THE INPUT section start

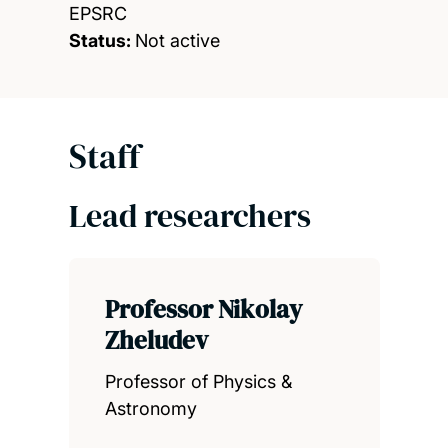
EPSRC
Status:
Not active
Staff
Lead researchers
Professor Nikolay
Zheludev
Professor of Physics &
Astronomy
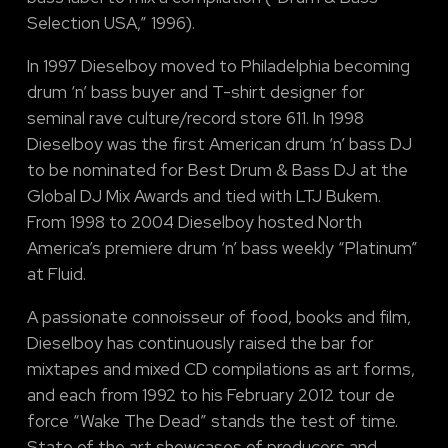
Selection USA,” 1996).
In 1997 Dieselboy moved to Philadelphia becoming
drum ‘n’ bass buyer and T-shirt designer for
seminal rave culture/record store 611. In 1998
Dieselboy was the first American drum ‘n’ bass DJ
to be nominated for Best Drum & Bass DJ at the
Global DJ Mix Awards and tied with LTJ Bukem.
From 1998 to 2004 Dieselboy hosted North
America’s premiere drum ‘n’ bass weekly “Platinum”
at Fluid.
A passionate connoisseur of food, books and film,
Dieselboy has continuously raised the bar for
mixtapes and mixed CD compilations as art forms,
and each from 1992 to his February 2012 tour de
force “Wake The Dead” stands the test of time.
State of the art showcases of producers and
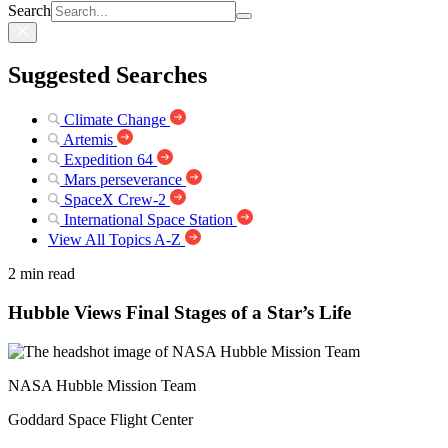
Search
Suggested Searches
Climate Change
Artemis
Expedition 64
Mars perseverance
SpaceX Crew-2
International Space Station
View All Topics A-Z
2 min read
Hubble Views Final Stages of a Star’s Life
NASA Hubble Mission Team
Goddard Space Flight Center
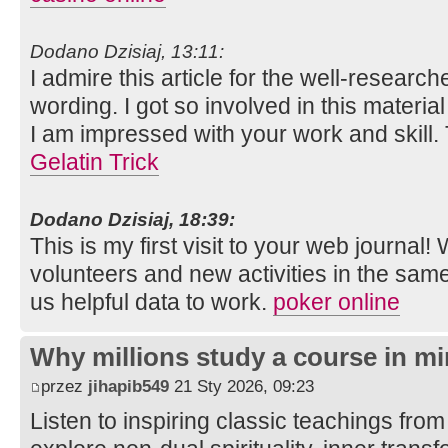
Dodano Dzisiaj, 13:11:
I admire this article for the well-researc
wording. I got so involved in this material
I am impressed with your work and skill
Gelatin Trick
Dodano Dzisiaj, 18:39:
This is my first visit to your web journal!
volunteers and new activities in the sam
us helpful data to work.
poker online
Why millions study a course in mi
przez
jihapib549
21 Sty 2026, 09:23
Listen to inspiring classic teachings from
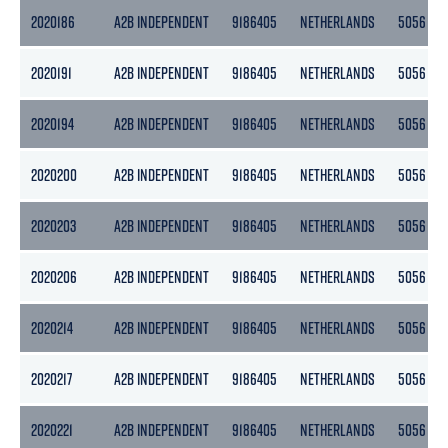
2020186
A2B INDEPENDENT
9186405
NETHERLANDS
5056
2020191
A2B INDEPENDENT
9186405
NETHERLANDS
5056
2020194
A2B INDEPENDENT
9186405
NETHERLANDS
5056
2020200
A2B INDEPENDENT
9186405
NETHERLANDS
5056
2020203
A2B INDEPENDENT
9186405
NETHERLANDS
5056
2020206
A2B INDEPENDENT
9186405
NETHERLANDS
5056
2020214
A2B INDEPENDENT
9186405
NETHERLANDS
5056
2020217
A2B INDEPENDENT
9186405
NETHERLANDS
5056
2020221
A2B INDEPENDENT
9186405
NETHERLANDS
5056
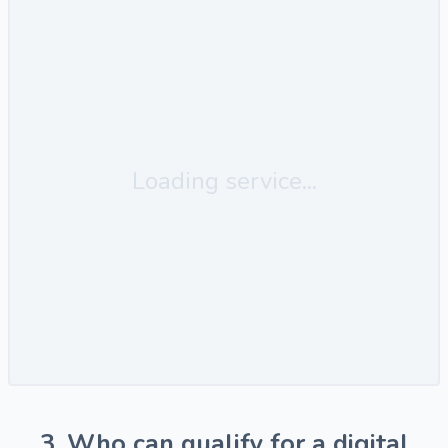
Loading service...
3. Who can qualify for a digital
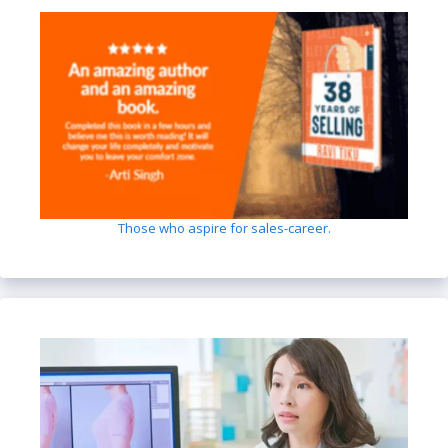
Those who aspire for sales-career.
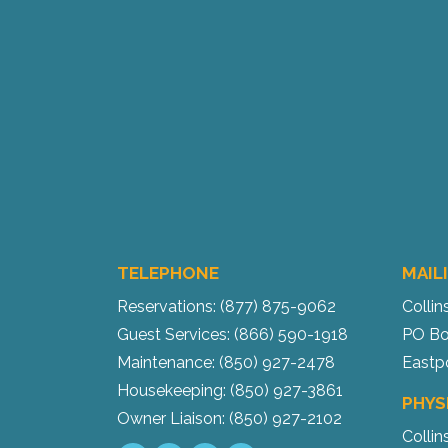
TELEPHONE
MAIL
Reservations: (877) 875-9062
Collin
Guest Services: (866) 590-1918
PO Bo
Maintenance: (850) 927-2478
Eastp
Housekeeping: (850) 927-3861
PHYS
Owner Liaison: (850) 927-2102
Collin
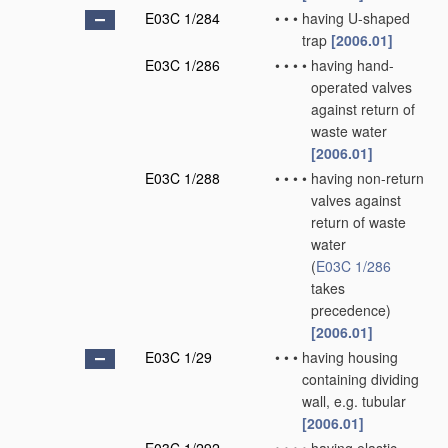
E03C 1/284
•
•
•
having U-shaped
trap
[2006.01]
E03C 1/286
•
•
•
•
having hand-
operated valves
against return of
waste water
[2006.01]
E03C 1/288
•
•
•
•
having non-return
valves against
return of waste
water
(
E03C 1/286
takes
precedence)
[2006.01]
E03C 1/29
•
•
•
having housing
containing dividing
wall, e.g. tubular
[2006.01]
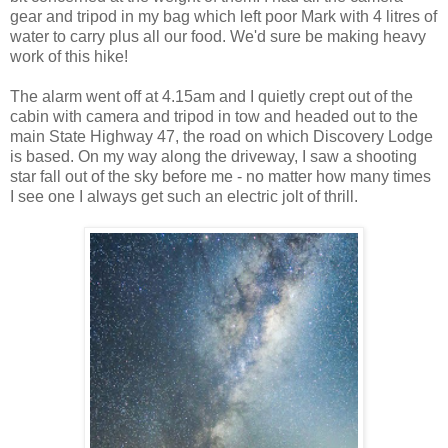
gear and tripod in my bag which left poor Mark with 4 litres of
water to carry plus all our food. We'd sure be making heavy
work of this hike!
The alarm went off at 4.15am and I quietly crept out of the
cabin with camera and tripod in tow and headed out to the
main State Highway 47, the road on which Discovery Lodge
is based. On my way along the driveway, I saw a shooting
star fall out of the sky before me - no matter how many times
I see one I always get such an electric jolt of thrill.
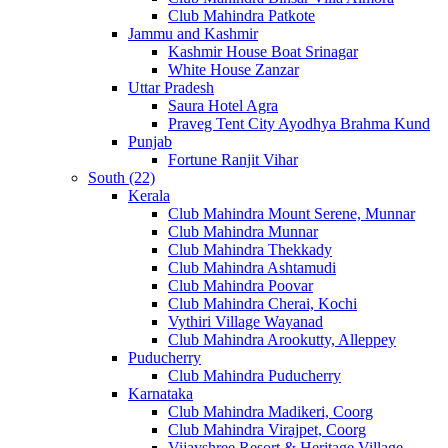
Club Mahindra Patkote
Jammu and Kashmir
Kashmir House Boat Srinagar
White House Zanzar
Uttar Pradesh
Saura Hotel Agra
Praveg Tent City Ayodhya Brahma Kund
Punjab
Fortune Ranjit Vihar
South (22)
Kerala
Club Mahindra Mount Serene, Munnar
Club Mahindra Munnar
Club Mahindra Thekkady
Club Mahindra Ashtamudi
Club Mahindra Poovar
Club Mahindra Cherai, Kochi
Vythiri Village Wayanad
Club Mahindra Arookutty, Alleppey
Puducherry
Club Mahindra Puducherry
Karnataka
Club Mahindra Madikeri, Coorg
Club Mahindra Virajpet, Coorg
Vijayshree Resort & Heritage Village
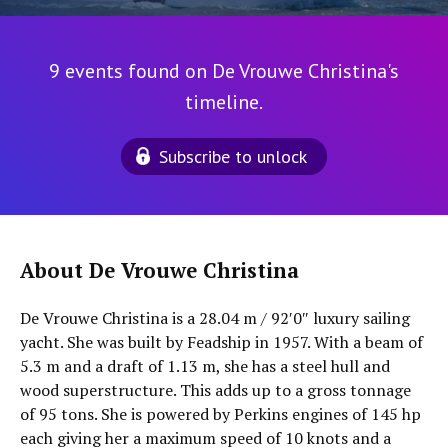
9 events found on De Vrouwe Christina's
timeline.
Subscribe to unlock
About De Vrouwe Christina
De Vrouwe Christina is a 28.04 m / 92′0″ luxury sailing
yacht. She was built by Feadship in 1957. With a beam of
5.3 m and a draft of 1.13 m, she has a steel hull and
wood superstructure. This adds up to a gross tonnage
of 95 tons. She is powered by Perkins engines of 145 hp
each giving her a maximum speed of 10 knots and a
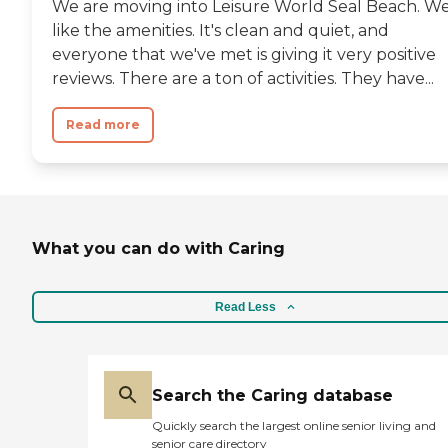
We are moving into Leisure World Seal Beach. W
cover your monthly fees or
anything. That's just the
like the amenities. It's clean and quiet, and
entrance fee. I thought that was
everyone that we've met is giving it very positive
a little high."
reviews. There are a ton of activities. They have...
Read more
What you can do with Caring
Read Less
Search the Caring database
Quickly search the largest online senior living and
senior care directory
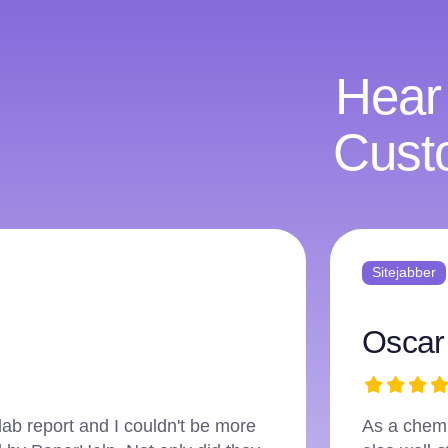
Hear
Cust
Sitejabber
Ellis
elp that was not only accurate but
I've used 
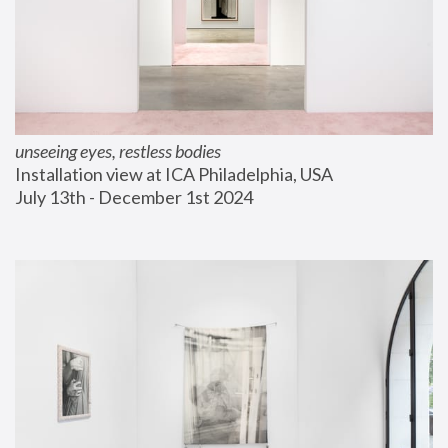
unseeing eyes, restless bodies
Installation view at ICA Philadelphia, USA
July 13th - December 1st 2024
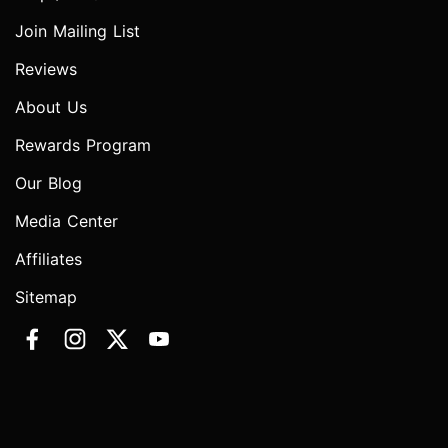
Join Mailing List
Reviews
About Us
Rewards Program
Our Blog
Media Center
Affiliates
Sitemap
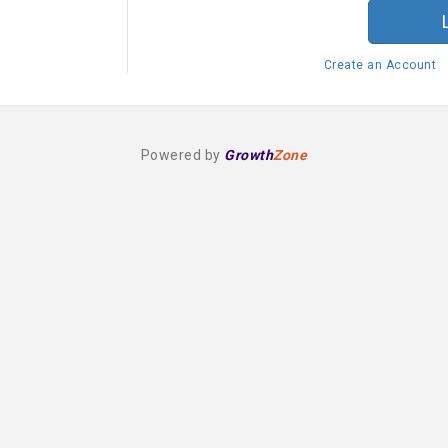
Create an Account
Powered by
Growth
Zone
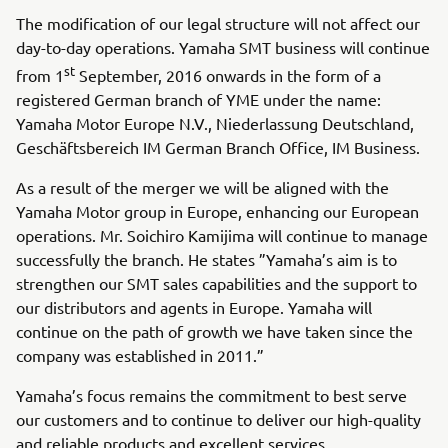
The modification of our legal structure will not affect our
day-to-day operations. Yamaha SMT business will continue
st
from 1
September, 2016 onwards in the form of a
registered German branch of YME under the name:
Yamaha Motor Europe N.V., Niederlassung Deutschland,
Geschäftsbereich IM German Branch Office, IM Business.
As a result of the merger we will be aligned with the
Yamaha Motor group in Europe, enhancing our European
operations. Mr. Soichiro Kamijima will continue to manage
successfully the branch. He states ”Yamaha’s aim is to
strengthen our SMT sales capabilities and the support to
our distributors and agents in Europe. Yamaha will
continue on the path of growth we have taken since the
company was established in 2011.”
Yamaha’s focus remains the commitment to best serve
our customers and to continue to deliver our high-quality
and reliable products and excellent services.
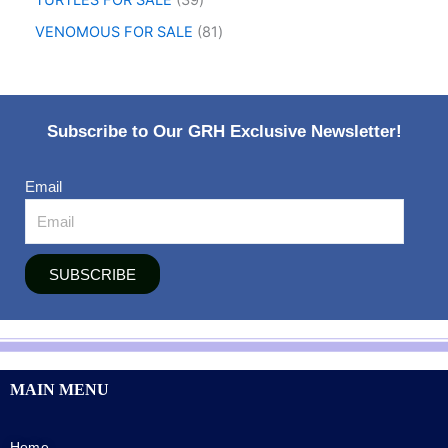
TURTLES FOR SALE
39
VENOMOUS FOR SALE
81
Subscribe to Our GRH Exclusive Newsletter!
Email
SUBSCRIBE
MAIN MENU
Home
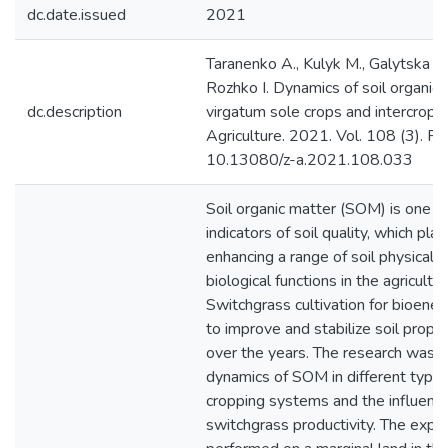
dc.date.issued
2021
Taranenko A., Kulyk M., Galytska M.
Rozhko I. Dynamics of soil organic
dc.description
virgatum sole crops and intercrops
Agriculture. 2021. Vol. 108 (3). P
10.13080/z-a.2021.108.033
Soil organic matter (SOM) is one o
indicators of soil quality, which pla
enhancing a range of soil physical,
biological functions in the agricult
Switchgrass cultivation for bioener
to improve and stabilize soil prope
over the years. The research was 
dynamics of SOM in different type
cropping systems and the influen
switchgrass productivity. The exp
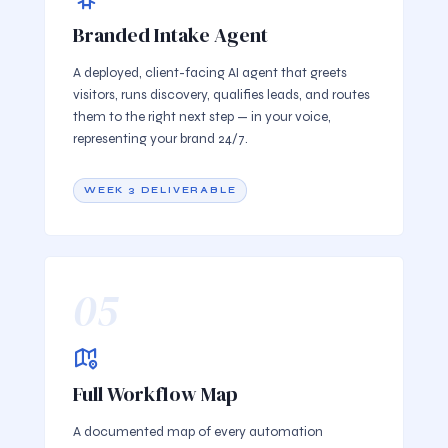
Branded Intake Agent
A deployed, client-facing AI agent that greets
visitors, runs discovery, qualifies leads, and routes
them to the right next step — in your voice,
representing your brand 24/7.
WEEK 3 DELIVERABLE
05
Full Workflow Map
A documented map of every automation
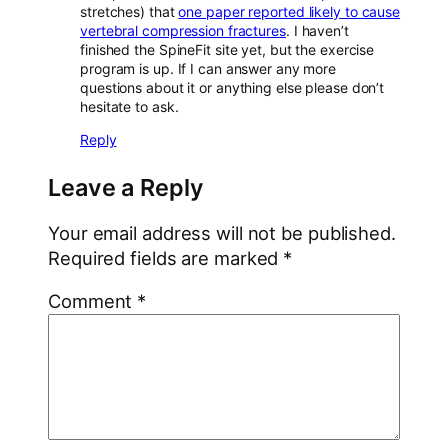
stretches) that
one paper reported likely to cause
vertebral compression fractures
. I haven’t
finished the SpineFit site yet, but the exercise
program is up. If I can answer any more
questions about it or anything else please don’t
hesitate to ask.
Reply
Leave a Reply
Your email address will not be published.
Required fields are marked
*
Comment
*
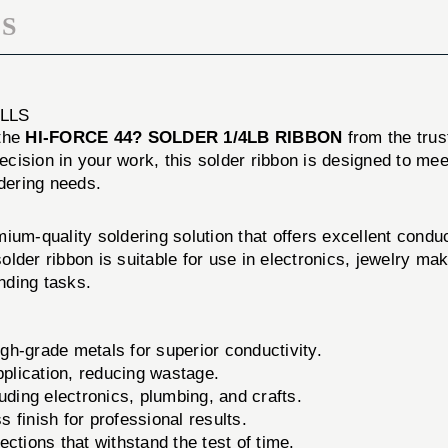
S
LLS
 the
HI-FORCE 44? SOLDER 1/4LB RIBBON
from the tru
ision in your work, this solder ribbon is designed to meet
ldering needs.
ium-quality soldering solution that offers excellent conduc
solder ribbon is suitable for use in electronics, jewelry ma
nding tasks.
gh-grade metals for superior conductivity.
pplication, reducing wastage.
luding electronics, plumbing, and crafts.
finish for professional results.
ctions that withstand the test of time.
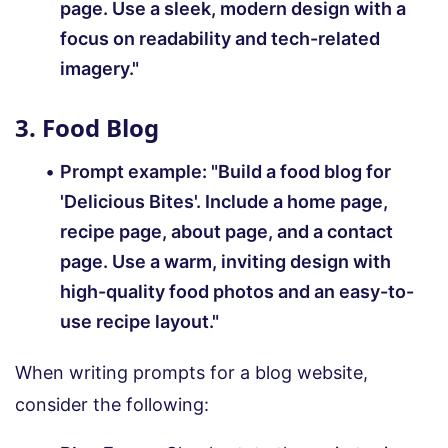
page. Use a sleek, modern design with a
focus on readability and tech-related
imagery."
3. Food Blog
Prompt example:
"Build a food blog for
'Delicious Bites'. Include a home page,
recipe page, about page, and a contact
page. Use a warm, inviting design with
high-quality food photos and an easy-to-
use recipe layout."
When writing prompts for a blog website,
consider the following:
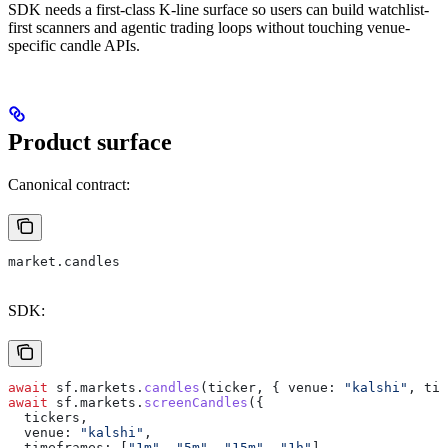
SDK needs a first-class K-line surface so users can build watchlist-
first scanners and agentic trading loops without touching venue-
specific candle APIs.
Product surface
Canonical contract:
market.candles
SDK:
await
 sf
.
markets
.
candles
(
ticker
, { 
venue:
 "kalshi"
, 
tim
await
 sf
.
markets
.
screenCandles
({
  tickers
,
  venue:
 "kalshi"
,
  timeframes:
 [
"1m"
, 
"5m"
, 
"15m"
, 
"1h"
],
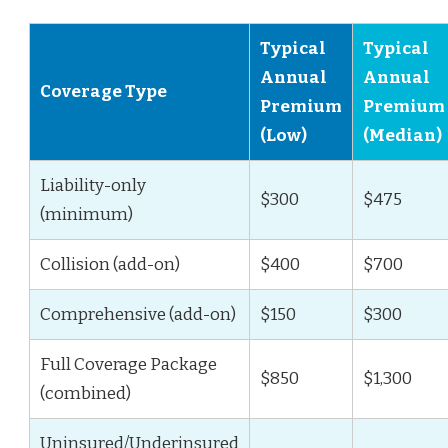
Typical
Typical
Annual
Annual
Coverage Type
Premium
Premium
(Low)
(Median)
Liability-only
$300
$475
(minimum)
Collision (add-on)
$400
$700
Comprehensive (add-on)
$150
$300
Full Coverage Package
$850
$1,300
(combined)
Uninsured/Underinsured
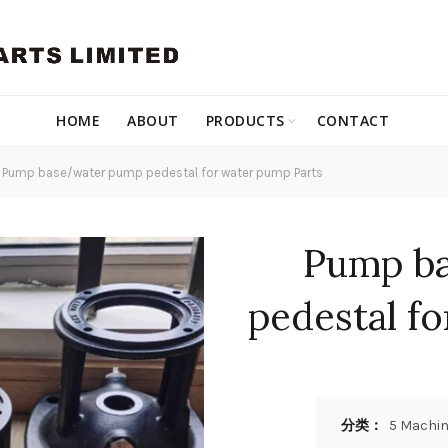
HOME
ABOUT
PRODUCTS
CONTACT
Pump base/water pump pedestal for water pump Parts
Pump b
pedestal f
分类：
5 Machin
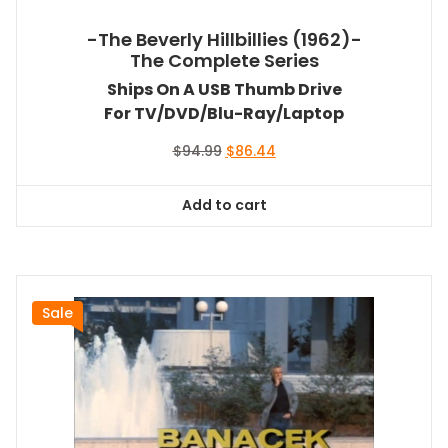
-The Beverly Hillbillies (1962)-
The Complete Series
Ships On A USB Thumb Drive
For TV/DVD/Blu-Ray/Laptop
Original
Current
$
94.99
$
86.44
price
price
was:
is:
Add to cart
$94.99.
$86.44.
Sale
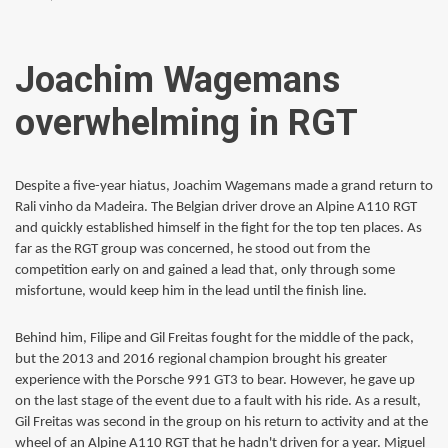
Joachim Wagemans
overwhelming in RGT
Despite a five-year hiatus, Joachim Wagemans made a grand return to
Rali vinho da Madeira. The Belgian driver drove an Alpine A110 RGT
and quickly established himself in the fight for the top ten places. As
far as the RGT group was concerned, he stood out from the
competition early on and gained a lead that, only through some
misfortune, would keep him in the lead until the finish line.
Behind him, Filipe and Gil Freitas fought for the middle of the pack,
but the 2013 and 2016 regional champion brought his greater
experience with the Porsche 991 GT3 to bear. However, he gave up
on the last stage of the event due to a fault with his ride. As a result,
Gil Freitas was second in the group on his return to activity and at the
wheel of an Alpine A110 RGT that he hadn't driven for a year. Miguel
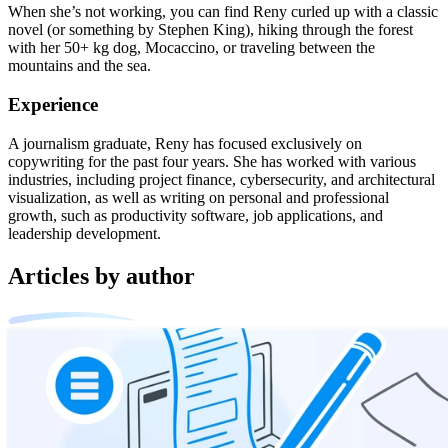
When she’s not working, you can find Reny curled up with a classic
novel (or something by Stephen King), hiking through the forest
with her 50+ kg dog, Mocaccino, or traveling between the
mountains and the sea.
Experience
A journalism graduate, Reny has focused exclusively on
copywriting for the past four years. She has worked with various
industries, including project finance, cybersecurity, and architectural
visualization, as well as writing on personal and professional
growth, such as productivity software, job applications, and
leadership development.
Articles by author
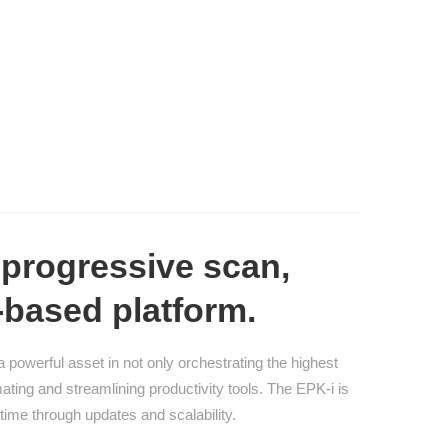
progressive scan,
-based platform.
powerful asset in not only orchestrating the highest
ting and streamlining productivity tools. The EPK-i is
time through updates and scalability.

THE INPUT section end

* _WHAT YOU HAVE TO DO_
Reproduce the data above exactly, but only from the line containing "far as the RGT" through the line containing "leadership development."; skip the pictures.

* _TASK ANSWER_
far as the RGT group was concerned, he stood out from the
competition early on and gained a lead that, only through some
misfortune, would keep him in the lead until the finish line.
Behind him, Filipe and Gil Freitas fought for the middle of the pack,
but the 2013 and 2016 regional champion brought his greater
experience with the Porsche 991 GT3 to bear. However, he gave up
on the last stage of the event due to a fault with his ride. As a result,
Gil Freitas was second in the group on his return to activity and at the
wheel of an Alpine A110 RGT that he hadn't driven for a year. Miguel
When she’s not working, you can find Reny curled up with a classic
novel (or something by Stephen King), hiking through the forest
with her 50+ kg dog, Mocaccino, or traveling between the
mountains and the sea.
Experience
A journalism graduate, Reny has focused exclusively on
copywriting for the past four years. She has worked with various
industries, including project finance, cybersecurity, and architectural
visualization, as well as writing on personal and professional
growth, such as productivity software, job applications, and
leadership development.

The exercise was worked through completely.